I seem to recall some mumbling about VAT for the US. And what annoys Progressives most about the Tea Party movement is their minimalist approach to taxation which of course jeopardizes all of their lovely and heartfelt humanitarian impulses made manifest by government spending. So the temptation to look over at Europe and other Western democracies with effective tax rates that sometimes double ours must be irresistable. And cracking the rhetorical whip over the backs of Republicans, given the moral smugness of pacifists and general anti-American grumbling, is a favorite pasttime. Why not have higher taxes?, they say. It must be ignorance and immorality.
From my point of view, it all rather comes down to the virtue or vice of deficit spending. And I am convinced that the multipliers of government stiumulus are simply not there. But even if they were and if Stiglitz were right, how much do we become state capitalists?
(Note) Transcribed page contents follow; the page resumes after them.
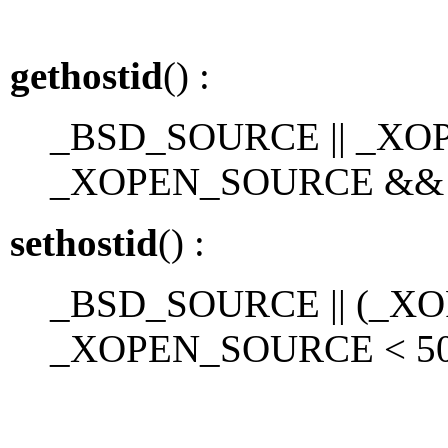
gethostid
() :
_BSD_SOURCE || _XOP
_XOPEN_SOURCE &&
sethostid
() :
_BSD_SOURCE || (_
_XOPEN_SOURCE < 50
And what kind of state capitalists would we be?
It was Noam Chomsky who convinced me back in the mid80s before businesses would allow UNIX into their IT shops that America under Reagan had become Military State Capitalist. I agreed with his rhetoric that all of our science and technology expertise was going from Electrical Engineering school into the Military Industrial Complex. And I couldn't argue, because way back in those days I was already using email. But was the public in on email? No way buddy. My buddy Greg put it the best way I thought possible. "If I want to buy my sweetheart a new fur coat, I have to design a new missle." Greg was one of the smartest guys I knew and in 1986 he was dead right. Now there is venture capital and iPads. Then, there was Raytheon, Northrop and Bunker-Ramo.
My guess is that we'd become a Healthcare Industrial Complex under Obama's State Capitalism, but that's just a silly guess. What would Stiglitz really have us stimulate and where would his multipliers multiply? Qui bono?